For example, (totally hypothetically, of course) if you are playing in a double-header and you get killed 30-3 in the first game, how does that effect your performance in the second game (if at all)?

Other questions that come to mind....

- Are there really guys who own another team and how does it effect the peformance of the opposing team when, say, Bill Hall, comes to the plate at GABP?

- Do brush-back pitches really move the batters off the plate and result in reduced perfromance by the opposing team or that batter in subsequent at bats?

- Are players really motivated by "walk years" in their contracts and somehow perform better on the field in an attempt to pad their numbers and get a better deal the next go-round?

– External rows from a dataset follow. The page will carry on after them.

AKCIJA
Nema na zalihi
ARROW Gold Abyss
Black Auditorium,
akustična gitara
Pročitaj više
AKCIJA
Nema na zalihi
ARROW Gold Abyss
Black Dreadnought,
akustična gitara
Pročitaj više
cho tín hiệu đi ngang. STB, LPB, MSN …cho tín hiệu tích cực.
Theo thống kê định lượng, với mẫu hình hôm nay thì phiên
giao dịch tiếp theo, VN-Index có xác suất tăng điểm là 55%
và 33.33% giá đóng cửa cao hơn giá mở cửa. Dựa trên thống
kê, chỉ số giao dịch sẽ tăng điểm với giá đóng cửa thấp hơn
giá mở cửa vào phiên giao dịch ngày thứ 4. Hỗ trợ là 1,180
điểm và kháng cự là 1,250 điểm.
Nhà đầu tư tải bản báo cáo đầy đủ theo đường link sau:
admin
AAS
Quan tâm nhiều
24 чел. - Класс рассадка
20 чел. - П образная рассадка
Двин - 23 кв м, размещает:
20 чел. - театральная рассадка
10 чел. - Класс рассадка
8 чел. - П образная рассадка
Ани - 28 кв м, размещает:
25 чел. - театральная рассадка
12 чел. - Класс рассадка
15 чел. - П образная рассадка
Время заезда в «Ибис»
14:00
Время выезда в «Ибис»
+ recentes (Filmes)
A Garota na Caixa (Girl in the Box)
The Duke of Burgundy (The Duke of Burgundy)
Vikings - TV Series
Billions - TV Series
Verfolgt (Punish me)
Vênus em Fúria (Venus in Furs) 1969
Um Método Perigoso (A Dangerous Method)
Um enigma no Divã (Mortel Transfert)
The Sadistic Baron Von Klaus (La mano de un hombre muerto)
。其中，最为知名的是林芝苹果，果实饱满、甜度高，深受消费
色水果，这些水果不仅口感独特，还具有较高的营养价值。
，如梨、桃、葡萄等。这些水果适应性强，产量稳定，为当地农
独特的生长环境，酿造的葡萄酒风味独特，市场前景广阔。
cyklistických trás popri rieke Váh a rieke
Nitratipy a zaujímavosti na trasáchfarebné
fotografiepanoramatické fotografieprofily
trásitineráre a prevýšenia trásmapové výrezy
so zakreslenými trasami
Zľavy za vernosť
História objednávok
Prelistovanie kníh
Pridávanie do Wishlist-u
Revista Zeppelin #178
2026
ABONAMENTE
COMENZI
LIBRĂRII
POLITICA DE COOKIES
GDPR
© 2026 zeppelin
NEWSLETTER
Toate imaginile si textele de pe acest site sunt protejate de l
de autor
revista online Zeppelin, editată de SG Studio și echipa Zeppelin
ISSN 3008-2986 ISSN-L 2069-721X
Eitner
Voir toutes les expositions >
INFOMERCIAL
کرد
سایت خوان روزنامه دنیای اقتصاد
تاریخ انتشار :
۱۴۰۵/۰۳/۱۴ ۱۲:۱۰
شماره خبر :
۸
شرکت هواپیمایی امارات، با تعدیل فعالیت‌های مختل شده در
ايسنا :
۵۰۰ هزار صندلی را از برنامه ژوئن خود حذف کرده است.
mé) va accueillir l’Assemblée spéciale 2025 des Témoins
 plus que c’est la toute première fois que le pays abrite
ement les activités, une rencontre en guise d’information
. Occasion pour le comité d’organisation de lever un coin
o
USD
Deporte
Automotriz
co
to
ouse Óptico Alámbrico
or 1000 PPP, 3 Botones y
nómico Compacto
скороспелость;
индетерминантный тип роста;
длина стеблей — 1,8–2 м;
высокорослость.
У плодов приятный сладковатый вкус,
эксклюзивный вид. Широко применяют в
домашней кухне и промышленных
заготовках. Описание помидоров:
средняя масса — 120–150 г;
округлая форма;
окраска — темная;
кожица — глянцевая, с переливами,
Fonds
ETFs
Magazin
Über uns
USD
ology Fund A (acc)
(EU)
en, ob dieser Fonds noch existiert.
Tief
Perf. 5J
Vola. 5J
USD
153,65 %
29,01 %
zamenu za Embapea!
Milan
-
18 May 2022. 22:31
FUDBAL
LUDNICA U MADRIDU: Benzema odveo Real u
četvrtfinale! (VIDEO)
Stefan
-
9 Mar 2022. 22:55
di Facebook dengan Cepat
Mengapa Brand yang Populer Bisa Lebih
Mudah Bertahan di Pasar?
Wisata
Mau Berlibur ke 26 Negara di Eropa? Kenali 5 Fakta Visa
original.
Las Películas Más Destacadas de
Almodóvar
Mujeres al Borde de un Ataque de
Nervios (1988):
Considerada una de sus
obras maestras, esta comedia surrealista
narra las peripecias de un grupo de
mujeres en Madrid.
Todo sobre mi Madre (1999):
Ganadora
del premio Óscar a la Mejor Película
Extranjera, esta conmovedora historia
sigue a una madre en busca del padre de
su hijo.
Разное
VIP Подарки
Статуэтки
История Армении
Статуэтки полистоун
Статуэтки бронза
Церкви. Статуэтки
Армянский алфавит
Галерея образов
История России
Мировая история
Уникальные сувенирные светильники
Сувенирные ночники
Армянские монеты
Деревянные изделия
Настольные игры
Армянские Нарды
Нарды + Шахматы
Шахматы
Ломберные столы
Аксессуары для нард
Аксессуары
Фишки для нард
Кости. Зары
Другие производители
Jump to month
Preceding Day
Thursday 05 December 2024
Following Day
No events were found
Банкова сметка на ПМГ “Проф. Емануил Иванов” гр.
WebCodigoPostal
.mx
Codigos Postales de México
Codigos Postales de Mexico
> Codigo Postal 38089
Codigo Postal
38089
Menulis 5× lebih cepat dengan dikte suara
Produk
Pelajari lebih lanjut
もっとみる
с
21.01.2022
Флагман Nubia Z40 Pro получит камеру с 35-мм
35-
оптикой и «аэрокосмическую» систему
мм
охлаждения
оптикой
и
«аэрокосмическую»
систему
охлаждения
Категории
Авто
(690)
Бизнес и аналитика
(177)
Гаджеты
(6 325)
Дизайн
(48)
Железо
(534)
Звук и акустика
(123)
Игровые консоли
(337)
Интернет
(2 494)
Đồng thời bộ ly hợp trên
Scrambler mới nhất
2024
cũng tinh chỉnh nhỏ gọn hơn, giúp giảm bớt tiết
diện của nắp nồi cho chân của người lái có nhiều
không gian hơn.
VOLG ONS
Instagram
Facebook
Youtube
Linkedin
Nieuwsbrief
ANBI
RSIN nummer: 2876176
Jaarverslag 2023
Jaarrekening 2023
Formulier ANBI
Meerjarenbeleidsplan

- Does having a drill-sargent manager who has occasional (or regular) freak outs really motivate players into sustained performance improvements?

- Can players psyche (and subsequently performance) be effected by demotions, whether they be from the starting rotation to the pen, the regular line up to the bench or the MLB club to the AAA club?

These are just a few examples. I'm sure there are many other questions that could be asked relative to the psycological aspects of the game.

Spitball
08-22-2007, 11:15 PM
Do brush-back pitches really move the batters off the plate and result in reduced perfromance by the opposing team or that batter in subsequent at bats?

It does have an inpact. There is a lot to pitch location, eye levels, changing speeds, and creating that element of fear.

If a batter realizes that the pitcher will stay on that outside corner, he will cheat by leaning in. Add the element of doubt and fear by busting one inside and there is an added advantage for the pitcher. Brett Tomko and Danny Jackson never really figured that out... and neither did Frank Robinson.